Class 3 routes are defined by the Yosemite Decimal System as “Scrambling with increased exposure. Handholds are necessary. Falls may be Fatal.” With this increased risk, there are a few things you can do to prepare.
- Visit your local rock climbing gym to get comfortable using your hands to climb.
- Wear a helmet to protect against falling rocks from above. This is an essential for Class 3 and 4 routes.
- Research the route well, and save pictures on your phone. Most Class 3 routes are only difficult if you go off-route accidentally.
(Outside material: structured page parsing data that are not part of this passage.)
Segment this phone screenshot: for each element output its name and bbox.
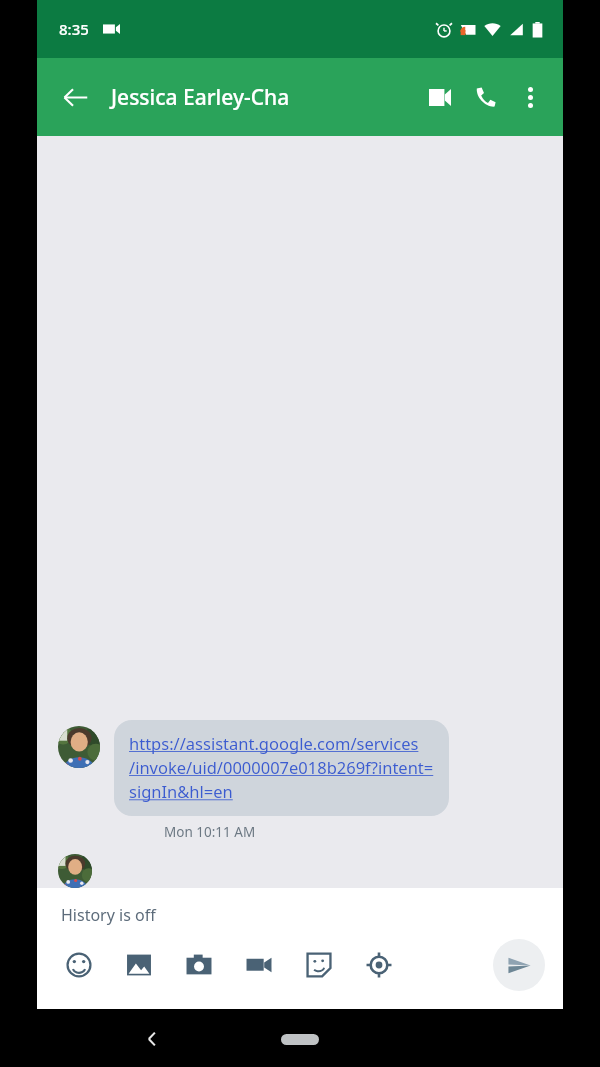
staticText: https://assistant.google.com/services /i…: [129, 732, 434, 803]
button[interactable]: https://assistant.google.com/services /i…: [114, 720, 449, 816]
button[interactable]: Video: [229, 935, 289, 995]
button[interactable]: Emoji: [49, 935, 109, 995]
button[interactable]: Back: [51, 73, 99, 121]
button[interactable]: Camera: [169, 935, 229, 995]
staticText: 8:35: [59, 19, 89, 39]
button[interactable]: Call: [463, 74, 509, 120]
button[interactable]: More options: [509, 74, 551, 120]
button[interactable]: Gallery: [109, 935, 169, 995]
button[interactable]: Back: [130, 1017, 174, 1061]
staticText: Jessica Earley-Cha: [111, 83, 290, 112]
button[interactable]: Sticker: [289, 935, 349, 995]
staticText: History is off: [61, 904, 156, 926]
staticText: Mon 10:11 AM: [164, 823, 256, 841]
button[interactable]: Location: [349, 935, 409, 995]
button[interactable]: Send: [493, 939, 545, 991]
button[interactable]: Home: [278, 1026, 322, 1052]
button[interactable]: Video call: [417, 74, 463, 120]
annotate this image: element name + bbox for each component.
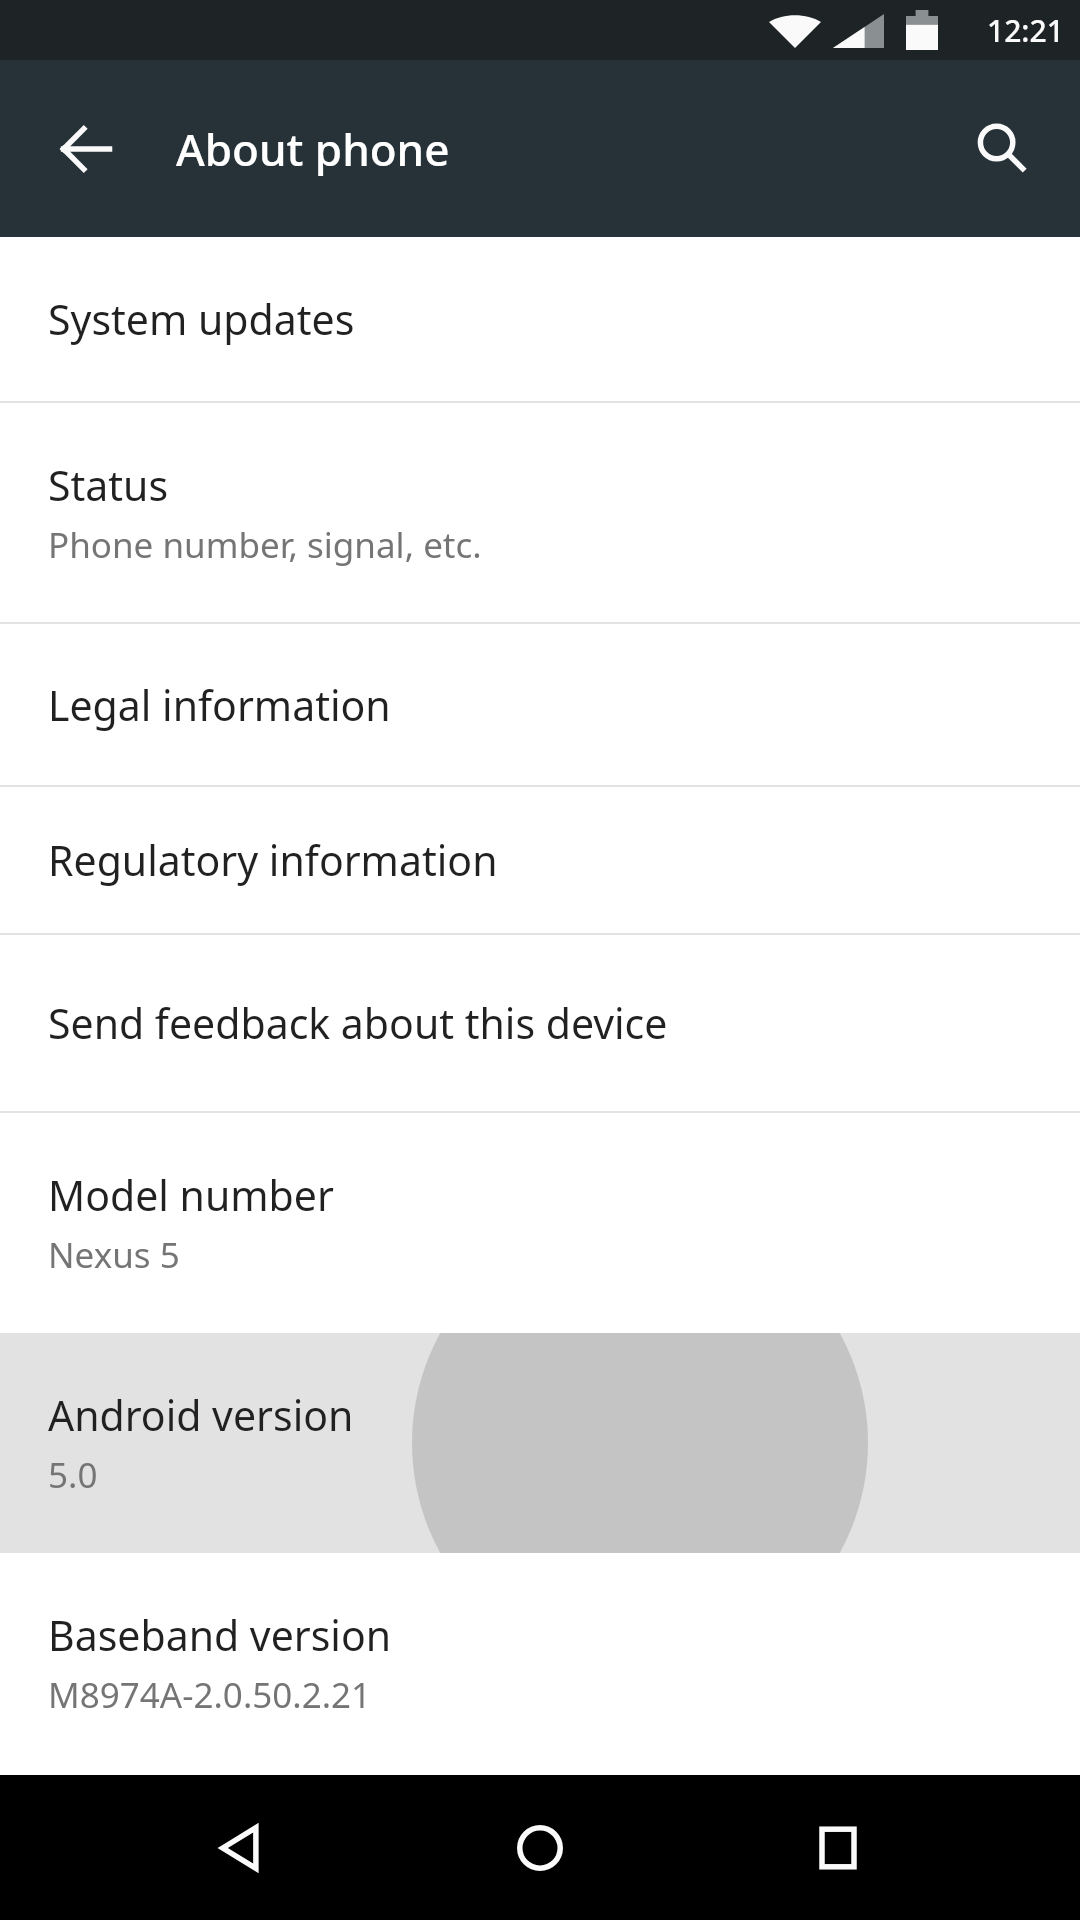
button[interactable]: Back [188,1793,298,1903]
button[interactable]: Status [0,403,1080,622]
staticText: Baseband version [48,1607,392,1663]
staticText: 5.0 [48,1451,98,1499]
staticText: Regulatory information [48,832,498,888]
staticText: 12:21 [987,10,1064,51]
button[interactable]: Search [946,93,1058,205]
staticText: Phone number, signal, etc. [48,521,482,569]
staticText: Model number [48,1167,334,1223]
staticText: Nexus 5 [48,1231,180,1279]
staticText: M8974A-2.0.50.2.21 [48,1671,372,1719]
staticText: About phone [176,119,450,179]
button[interactable]: Back [30,93,142,205]
button[interactable]: Regulatory information [0,787,1080,933]
button[interactable]: System updates [0,237,1080,401]
button[interactable]: Recent apps [783,1793,893,1903]
button[interactable]: Baseband version [0,1553,1080,1773]
button[interactable]: Model number [0,1113,1080,1333]
button[interactable]: Android version [0,1333,1080,1553]
staticText: Legal information [48,677,391,733]
staticText: Status [48,457,169,513]
staticText: System updates [48,291,355,347]
staticText: Send feedback about this device [48,995,668,1051]
staticText: Android version [48,1387,354,1443]
button[interactable]: Legal information [0,624,1080,785]
button[interactable]: Send feedback about this device [0,935,1080,1111]
button[interactable]: Home [485,1793,595,1903]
- Try to get an idea of how you respond to exposure – visit easier trails that include ledges or vistas to try to ease yourself into it.
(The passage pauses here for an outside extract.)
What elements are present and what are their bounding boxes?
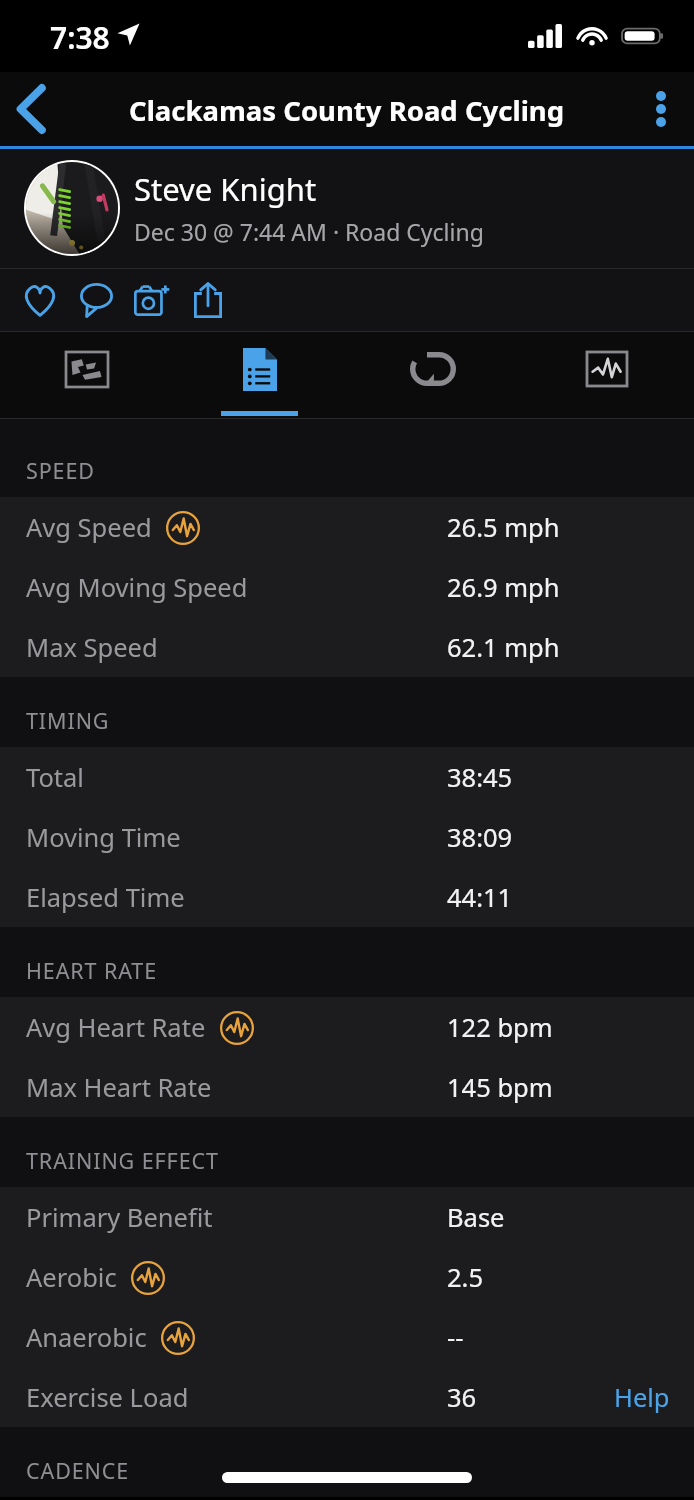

- Don’t bother with ropes – they’re usually not necessary or particularly helpful on these routes unless you really know what you’re doing.
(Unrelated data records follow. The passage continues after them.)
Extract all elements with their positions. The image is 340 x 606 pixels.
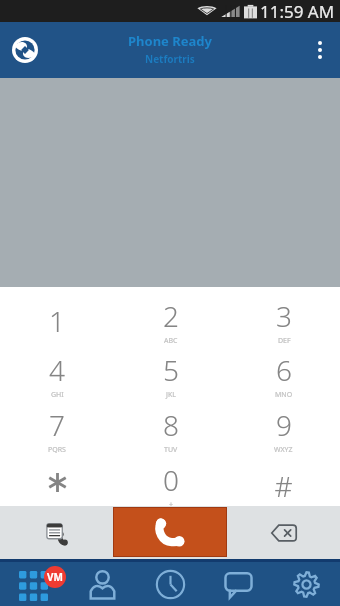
staticText: 9 xyxy=(276,406,292,444)
staticText: 2 xyxy=(163,297,179,335)
staticText: ABC xyxy=(164,336,178,346)
button[interactable] xyxy=(0,451,114,506)
staticText: 8 xyxy=(163,406,179,444)
button[interactable]: Dialpad xyxy=(0,562,68,606)
staticText: Phone Ready xyxy=(128,32,212,50)
staticText: DEF xyxy=(278,336,291,346)
staticText: 11:59 AM xyxy=(260,0,335,22)
button[interactable]: 0 xyxy=(114,451,227,506)
button[interactable]: Settings xyxy=(272,562,340,606)
button[interactable]: 7 xyxy=(0,396,114,451)
staticText: 0 xyxy=(163,461,179,499)
staticText: 5 xyxy=(163,351,179,389)
staticText: 7 xyxy=(49,406,65,444)
staticText: Netfortris xyxy=(145,52,195,66)
staticText: PQRS xyxy=(48,445,66,455)
staticText: TUV xyxy=(164,445,178,455)
staticText: MNO xyxy=(275,390,293,400)
button[interactable]: 1 xyxy=(0,287,114,341)
staticText: VM xyxy=(47,570,63,584)
staticText: + xyxy=(169,500,174,510)
button[interactable]: 8 xyxy=(114,396,227,451)
staticText: # xyxy=(274,467,293,505)
button[interactable]: Messages xyxy=(0,506,113,559)
staticText: 6 xyxy=(276,351,292,389)
button[interactable]: More options xyxy=(300,22,340,78)
staticText: WXYZ xyxy=(274,445,293,455)
button[interactable]: # xyxy=(227,451,340,506)
staticText: GHI xyxy=(51,390,64,400)
button[interactable]: 3 xyxy=(227,287,340,341)
button[interactable]: Messages xyxy=(204,562,272,606)
button[interactable]: Backspace xyxy=(227,506,340,559)
button[interactable]: 4 xyxy=(0,341,114,396)
button[interactable]: 2 xyxy=(114,287,227,341)
staticText: JKL xyxy=(166,390,176,400)
button[interactable]: Contacts xyxy=(68,562,136,606)
button[interactable]: Call xyxy=(114,508,226,556)
staticText: 3 xyxy=(276,297,292,335)
button[interactable]: Recents xyxy=(136,562,204,606)
button[interactable]: 6 xyxy=(227,341,340,396)
staticText: 1 xyxy=(49,302,65,340)
staticText: 4 xyxy=(49,351,65,389)
button[interactable]: 5 xyxy=(114,341,227,396)
button[interactable]: 9 xyxy=(227,396,340,451)
button[interactable]: App logo xyxy=(5,30,45,70)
- Continue using core 14er safety practice: Bring the 10 essentials, research your route, and leave your plans with a friend at home.
Mt Sneffels provides one of the shortest and least technical Class 3 routes on any 14er in the state. Located down in the San Juans, getting there is often more difficult than the climbing itself. The difficult part of route consists of 3 main sections: A first gully climb up a Class 2 slope, followed by a Class 2+ climb up another gully to a V-notch, and a third scramble/climb up the crux to the summit. At just 6 miles round trip, this is an easy Class 3 14er, perfect for your first.
Longs Peak is the most well known 14er on this list, located in Rocky Mountain National Park. It’s longer than Mt Sneffels, at 14.5 miles but involves easier route-finding thanks to a series of patterns painted on rocks by the National Park Service. The route is also very busy, so it’s easy to tag along with a more experienced party, helping to compensate for the length. This isn’t a trip to take likely – more people have died on Longs Peak than any other 14er. Take your time making your preparations.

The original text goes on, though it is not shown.